Sur l’omnidirectionnalité : le marketing dit « omnidirectionnel », les tests disent « proche de ». Les flancs latéraux sont moins couverts. En pratique, ça reste très au-dessus des générations précédentes. Mais évitez de voler en confiance aveugle entre des obstacles latéraux serrés.
Ce drone s’adresse clairement aux créateurs de contenu voyageurs, vloggers, photographes amateurs avancés et anciens utilisateurs Mini 4 Pro qui cherchent un upgrade justifié. Et c’est un upgrade justifié – la compatibilité des batteries, le capteur, le LiDAR : tout le confirme.
Il ne s’adresse pas forcément aux professionnels qui ont besoin d’une fiabilité terrain certifiée avec redondance, ni aux utilisateurs qui attendent une autonomie réelle supérieure à 30 minutes sans batterie Plus.

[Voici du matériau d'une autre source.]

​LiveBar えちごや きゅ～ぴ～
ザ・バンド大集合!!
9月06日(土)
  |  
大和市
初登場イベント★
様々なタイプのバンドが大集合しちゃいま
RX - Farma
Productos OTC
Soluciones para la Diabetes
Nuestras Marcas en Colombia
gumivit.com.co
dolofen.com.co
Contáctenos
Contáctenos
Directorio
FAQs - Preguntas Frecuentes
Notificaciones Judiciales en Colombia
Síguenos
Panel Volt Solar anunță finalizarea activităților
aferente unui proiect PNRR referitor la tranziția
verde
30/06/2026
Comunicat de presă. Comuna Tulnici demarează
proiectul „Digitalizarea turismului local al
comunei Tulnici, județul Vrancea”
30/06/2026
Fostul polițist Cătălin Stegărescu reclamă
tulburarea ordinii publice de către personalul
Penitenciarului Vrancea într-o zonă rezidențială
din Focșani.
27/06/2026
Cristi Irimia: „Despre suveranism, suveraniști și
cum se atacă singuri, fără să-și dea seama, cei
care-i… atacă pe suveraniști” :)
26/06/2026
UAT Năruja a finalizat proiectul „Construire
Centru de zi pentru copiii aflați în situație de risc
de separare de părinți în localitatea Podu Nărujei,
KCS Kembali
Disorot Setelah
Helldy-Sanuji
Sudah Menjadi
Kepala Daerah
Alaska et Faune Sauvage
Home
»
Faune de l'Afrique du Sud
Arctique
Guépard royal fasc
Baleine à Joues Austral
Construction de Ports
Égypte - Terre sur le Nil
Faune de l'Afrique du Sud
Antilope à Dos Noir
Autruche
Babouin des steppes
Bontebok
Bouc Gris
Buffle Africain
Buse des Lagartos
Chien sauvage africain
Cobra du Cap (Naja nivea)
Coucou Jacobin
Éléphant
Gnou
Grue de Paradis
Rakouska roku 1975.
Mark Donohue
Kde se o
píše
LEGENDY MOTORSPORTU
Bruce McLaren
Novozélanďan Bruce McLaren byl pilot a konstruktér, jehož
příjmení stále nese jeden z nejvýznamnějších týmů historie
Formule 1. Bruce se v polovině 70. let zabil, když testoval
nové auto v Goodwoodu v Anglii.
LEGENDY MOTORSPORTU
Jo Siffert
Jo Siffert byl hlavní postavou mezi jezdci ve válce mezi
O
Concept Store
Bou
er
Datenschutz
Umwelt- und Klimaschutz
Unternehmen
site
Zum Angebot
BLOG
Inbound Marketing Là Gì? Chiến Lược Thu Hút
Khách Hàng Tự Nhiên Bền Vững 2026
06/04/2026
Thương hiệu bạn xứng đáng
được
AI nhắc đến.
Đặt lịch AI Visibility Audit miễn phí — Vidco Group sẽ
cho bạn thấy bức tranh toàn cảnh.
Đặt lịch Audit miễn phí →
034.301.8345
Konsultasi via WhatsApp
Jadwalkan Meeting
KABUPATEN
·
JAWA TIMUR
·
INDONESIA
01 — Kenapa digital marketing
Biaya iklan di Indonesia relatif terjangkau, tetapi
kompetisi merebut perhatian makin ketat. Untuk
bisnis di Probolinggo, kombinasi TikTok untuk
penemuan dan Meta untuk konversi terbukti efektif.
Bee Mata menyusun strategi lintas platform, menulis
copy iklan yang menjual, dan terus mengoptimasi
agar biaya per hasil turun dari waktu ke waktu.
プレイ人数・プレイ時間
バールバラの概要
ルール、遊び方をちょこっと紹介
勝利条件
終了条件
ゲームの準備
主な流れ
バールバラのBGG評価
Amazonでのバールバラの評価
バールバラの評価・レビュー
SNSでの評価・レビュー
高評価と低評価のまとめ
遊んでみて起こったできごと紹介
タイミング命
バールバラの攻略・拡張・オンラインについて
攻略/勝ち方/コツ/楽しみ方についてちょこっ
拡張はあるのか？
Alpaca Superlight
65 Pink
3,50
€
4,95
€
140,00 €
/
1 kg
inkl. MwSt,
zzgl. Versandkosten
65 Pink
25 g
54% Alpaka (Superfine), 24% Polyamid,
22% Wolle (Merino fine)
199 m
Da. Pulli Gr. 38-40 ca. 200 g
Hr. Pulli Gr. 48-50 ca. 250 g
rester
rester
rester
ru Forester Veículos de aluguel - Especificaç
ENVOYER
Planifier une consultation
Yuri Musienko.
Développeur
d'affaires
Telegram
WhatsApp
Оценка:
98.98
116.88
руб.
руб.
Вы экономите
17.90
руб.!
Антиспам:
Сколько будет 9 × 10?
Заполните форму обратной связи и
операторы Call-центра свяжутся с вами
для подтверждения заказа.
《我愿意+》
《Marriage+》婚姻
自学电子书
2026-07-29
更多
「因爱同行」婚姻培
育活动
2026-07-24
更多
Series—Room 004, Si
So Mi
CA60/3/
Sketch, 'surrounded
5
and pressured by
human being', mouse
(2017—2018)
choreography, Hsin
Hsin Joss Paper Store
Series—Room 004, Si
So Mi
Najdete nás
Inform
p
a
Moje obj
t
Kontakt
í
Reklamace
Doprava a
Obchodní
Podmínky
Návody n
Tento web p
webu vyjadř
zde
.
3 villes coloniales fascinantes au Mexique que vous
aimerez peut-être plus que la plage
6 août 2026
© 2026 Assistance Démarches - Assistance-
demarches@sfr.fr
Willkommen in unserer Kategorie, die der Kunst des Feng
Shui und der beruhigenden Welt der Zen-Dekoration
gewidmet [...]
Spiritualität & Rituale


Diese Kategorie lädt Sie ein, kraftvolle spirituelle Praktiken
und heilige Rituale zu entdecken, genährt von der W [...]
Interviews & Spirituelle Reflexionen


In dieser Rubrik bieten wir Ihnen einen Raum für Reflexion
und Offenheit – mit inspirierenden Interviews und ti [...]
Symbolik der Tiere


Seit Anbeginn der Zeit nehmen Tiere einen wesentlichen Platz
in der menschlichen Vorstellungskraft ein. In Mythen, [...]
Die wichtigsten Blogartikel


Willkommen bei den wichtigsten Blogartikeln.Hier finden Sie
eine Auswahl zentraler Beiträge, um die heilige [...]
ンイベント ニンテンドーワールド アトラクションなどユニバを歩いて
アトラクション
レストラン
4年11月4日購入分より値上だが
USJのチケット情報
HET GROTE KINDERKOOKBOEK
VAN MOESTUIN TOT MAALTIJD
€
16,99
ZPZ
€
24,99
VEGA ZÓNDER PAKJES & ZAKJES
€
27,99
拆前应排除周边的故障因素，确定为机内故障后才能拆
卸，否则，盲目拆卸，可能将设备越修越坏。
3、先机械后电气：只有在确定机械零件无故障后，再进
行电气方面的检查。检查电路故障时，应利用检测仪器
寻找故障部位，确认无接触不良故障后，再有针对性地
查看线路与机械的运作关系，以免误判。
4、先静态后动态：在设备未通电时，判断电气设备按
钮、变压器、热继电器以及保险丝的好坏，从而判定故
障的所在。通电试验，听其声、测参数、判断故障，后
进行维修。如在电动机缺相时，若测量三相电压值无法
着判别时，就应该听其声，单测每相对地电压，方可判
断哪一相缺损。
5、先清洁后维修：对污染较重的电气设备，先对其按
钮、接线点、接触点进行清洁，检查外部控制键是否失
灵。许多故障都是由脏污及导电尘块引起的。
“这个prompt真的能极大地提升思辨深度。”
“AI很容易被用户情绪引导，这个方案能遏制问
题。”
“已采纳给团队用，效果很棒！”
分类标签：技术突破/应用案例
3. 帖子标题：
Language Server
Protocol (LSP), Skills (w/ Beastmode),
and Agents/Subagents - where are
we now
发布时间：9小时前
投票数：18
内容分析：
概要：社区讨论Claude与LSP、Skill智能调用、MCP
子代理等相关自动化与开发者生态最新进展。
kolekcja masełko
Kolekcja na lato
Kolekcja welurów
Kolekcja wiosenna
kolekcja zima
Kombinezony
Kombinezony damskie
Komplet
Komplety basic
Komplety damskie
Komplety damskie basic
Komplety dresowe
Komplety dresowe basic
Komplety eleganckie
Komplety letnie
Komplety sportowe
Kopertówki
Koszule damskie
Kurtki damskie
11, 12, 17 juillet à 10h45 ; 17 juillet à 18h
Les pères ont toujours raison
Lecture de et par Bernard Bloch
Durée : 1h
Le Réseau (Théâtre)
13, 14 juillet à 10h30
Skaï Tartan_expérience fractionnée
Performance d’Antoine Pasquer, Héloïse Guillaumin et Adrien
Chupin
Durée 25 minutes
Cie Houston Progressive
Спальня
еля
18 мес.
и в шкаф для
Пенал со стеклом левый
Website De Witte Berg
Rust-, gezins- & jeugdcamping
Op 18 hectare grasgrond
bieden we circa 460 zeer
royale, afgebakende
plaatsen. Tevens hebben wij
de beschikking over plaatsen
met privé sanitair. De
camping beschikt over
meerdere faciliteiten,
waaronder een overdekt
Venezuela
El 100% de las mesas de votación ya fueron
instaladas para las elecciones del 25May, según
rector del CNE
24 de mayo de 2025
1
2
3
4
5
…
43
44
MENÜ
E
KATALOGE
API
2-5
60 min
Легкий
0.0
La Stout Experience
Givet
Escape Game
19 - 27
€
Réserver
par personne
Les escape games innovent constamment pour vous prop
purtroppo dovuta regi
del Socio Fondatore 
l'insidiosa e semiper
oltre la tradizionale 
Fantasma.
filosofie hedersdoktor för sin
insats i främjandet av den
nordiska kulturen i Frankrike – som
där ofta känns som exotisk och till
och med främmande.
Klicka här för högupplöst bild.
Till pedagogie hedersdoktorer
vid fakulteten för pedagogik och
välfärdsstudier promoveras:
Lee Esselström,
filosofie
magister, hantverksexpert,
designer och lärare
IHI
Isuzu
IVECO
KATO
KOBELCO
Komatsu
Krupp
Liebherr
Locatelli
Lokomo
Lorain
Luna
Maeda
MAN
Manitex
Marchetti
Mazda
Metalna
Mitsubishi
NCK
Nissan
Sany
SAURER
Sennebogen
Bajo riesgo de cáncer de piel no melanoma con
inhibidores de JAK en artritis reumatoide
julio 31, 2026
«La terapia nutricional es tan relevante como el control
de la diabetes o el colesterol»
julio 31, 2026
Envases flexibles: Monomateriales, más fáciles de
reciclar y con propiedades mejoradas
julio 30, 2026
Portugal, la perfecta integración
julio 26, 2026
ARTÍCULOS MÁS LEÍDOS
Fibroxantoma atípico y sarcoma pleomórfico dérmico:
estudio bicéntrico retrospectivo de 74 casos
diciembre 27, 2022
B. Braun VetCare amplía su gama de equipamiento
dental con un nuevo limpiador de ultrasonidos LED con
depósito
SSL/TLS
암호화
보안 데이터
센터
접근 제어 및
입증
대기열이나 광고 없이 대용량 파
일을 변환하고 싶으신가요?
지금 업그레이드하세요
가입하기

Pour tous les autres – et ils sont nombreux – la fiche technique du Mini 5 Pro est la plus convaincante jamais vue sous les 250 g. Son rapport fonctionnalités/prix/liberté réglementaire en fait un catalyseur réel pour relancer le marché grand public du drone en 2026. Reste à voir si l’autonomie réelle ne viendra pas tempérer l’enthousiasme après quelques mois d’usage intensif.